- [Task to carry out]
The records under this task must be duplicated exactly.

(Dataset excerpts)
-=-=-=-=-
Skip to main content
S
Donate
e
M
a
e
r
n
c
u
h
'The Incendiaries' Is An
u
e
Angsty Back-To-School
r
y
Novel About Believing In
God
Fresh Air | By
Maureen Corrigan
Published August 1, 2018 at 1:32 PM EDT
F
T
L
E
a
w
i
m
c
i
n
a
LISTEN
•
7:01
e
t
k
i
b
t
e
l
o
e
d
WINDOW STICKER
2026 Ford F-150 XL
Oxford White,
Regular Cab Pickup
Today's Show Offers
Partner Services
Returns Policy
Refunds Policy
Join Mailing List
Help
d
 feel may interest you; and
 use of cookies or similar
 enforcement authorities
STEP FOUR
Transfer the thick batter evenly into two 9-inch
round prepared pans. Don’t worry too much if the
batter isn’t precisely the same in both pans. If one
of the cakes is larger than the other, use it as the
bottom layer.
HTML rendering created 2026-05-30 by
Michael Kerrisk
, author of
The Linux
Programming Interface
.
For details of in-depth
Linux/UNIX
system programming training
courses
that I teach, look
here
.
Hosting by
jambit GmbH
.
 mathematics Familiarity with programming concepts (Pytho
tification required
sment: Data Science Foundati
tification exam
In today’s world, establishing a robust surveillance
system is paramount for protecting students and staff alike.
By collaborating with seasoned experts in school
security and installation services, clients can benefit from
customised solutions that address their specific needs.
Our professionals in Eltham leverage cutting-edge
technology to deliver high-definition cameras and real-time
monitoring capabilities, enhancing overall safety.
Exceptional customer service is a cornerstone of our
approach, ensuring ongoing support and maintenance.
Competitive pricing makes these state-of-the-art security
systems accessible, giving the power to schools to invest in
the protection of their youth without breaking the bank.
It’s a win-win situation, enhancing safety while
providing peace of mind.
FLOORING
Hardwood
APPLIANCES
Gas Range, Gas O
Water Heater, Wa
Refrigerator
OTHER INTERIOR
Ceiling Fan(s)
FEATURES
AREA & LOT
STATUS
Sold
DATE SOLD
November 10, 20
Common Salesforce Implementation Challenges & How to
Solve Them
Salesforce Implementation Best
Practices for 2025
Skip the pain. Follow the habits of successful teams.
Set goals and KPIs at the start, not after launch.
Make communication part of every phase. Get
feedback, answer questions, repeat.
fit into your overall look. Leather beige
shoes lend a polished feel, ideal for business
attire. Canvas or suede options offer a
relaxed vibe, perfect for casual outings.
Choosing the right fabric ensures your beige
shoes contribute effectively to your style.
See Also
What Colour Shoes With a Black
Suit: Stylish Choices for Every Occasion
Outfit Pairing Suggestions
-=-=-=-=-
- [Result for this exercise]
Skip to main content
S
Donate
e
M
a
e
r
n
c
u
h
'The Incendiaries' Is An
u
e
Angsty Back-To-School
r
y
Novel About Believing In
God
Fresh Air | By
Maureen Corrigan
Published August 1, 2018 at 1:32 PM EDT
F
T
L
E
a
w
i
m
c
i
n
a
LISTEN
•
7:01
e
t
k
i
b
t
e
l
o
e
d
WINDOW STICKER
2026 Ford F-150 XL
Oxford White,
Regular Cab Pickup
Today's Show Offers
Partner Services
Returns Policy
Refunds Policy
Join Mailing List
Help
d
 feel may interest you; and
 use of cookies or similar
 enforcement authorities
STEP FOUR
Transfer the thick batter evenly into two 9-inch
round prepared pans. Don’t worry too much if the
batter isn’t precisely the same in both pans. If one
of the cakes is larger than the other, use it as the
bottom layer.
HTML rendering created 2026-05-30 by
Michael Kerrisk
, author of
The Linux
Programming Interface
.
For details of in-depth
Linux/UNIX
system programming training
courses
that I teach, look
here
.
Hosting by
jambit GmbH
.
 mathematics Familiarity with programming concepts (Pytho
tification required
sment: Data Science Foundati
tification exam
In today’s world, establishing a robust surveillance
system is paramount for protecting students and staff alike.
By collaborating with seasoned experts in school
security and installation services, clients can benefit from
customised solutions that address their specific needs.
Our professionals in Eltham leverage cutting-edge
technology to deliver high-definition cameras and real-time
monitoring capabilities, enhancing overall safety.
Exceptional customer service is a cornerstone of our
approach, ensuring ongoing support and maintenance.
Competitive pricing makes these state-of-the-art security
systems accessible, giving the power to schools to invest in
the protection of their youth without breaking the bank.
It’s a win-win situation, enhancing safety while
providing peace of mind.
FLOORING
Hardwood
APPLIANCES
Gas Range, Gas O
Water Heater, Wa
Refrigerator
OTHER INTERIOR
Ceiling Fan(s)
FEATURES
AREA & LOT
STATUS
Sold
DATE SOLD
November 10, 20
Common Salesforce Implementation Challenges & How to
Solve Them
Salesforce Implementation Best
Practices for 2025
Skip the pain. Follow the habits of successful teams.
Set goals and KPIs at the start, not after launch.
Make communication part of every phase. Get
feedback, answer questions, repeat.
fit into your overall look. Leather beige
shoes lend a polished feel, ideal for business
attire. Canvas or suede options offer a
relaxed vibe, perfect for casual outings.
Choosing the right fabric ensures your beige
shoes contribute effectively to your style.
See Also
What Colour Shoes With a Black
Suit: Stylish Choices for Every Occasion
Outfit Pairing Suggestions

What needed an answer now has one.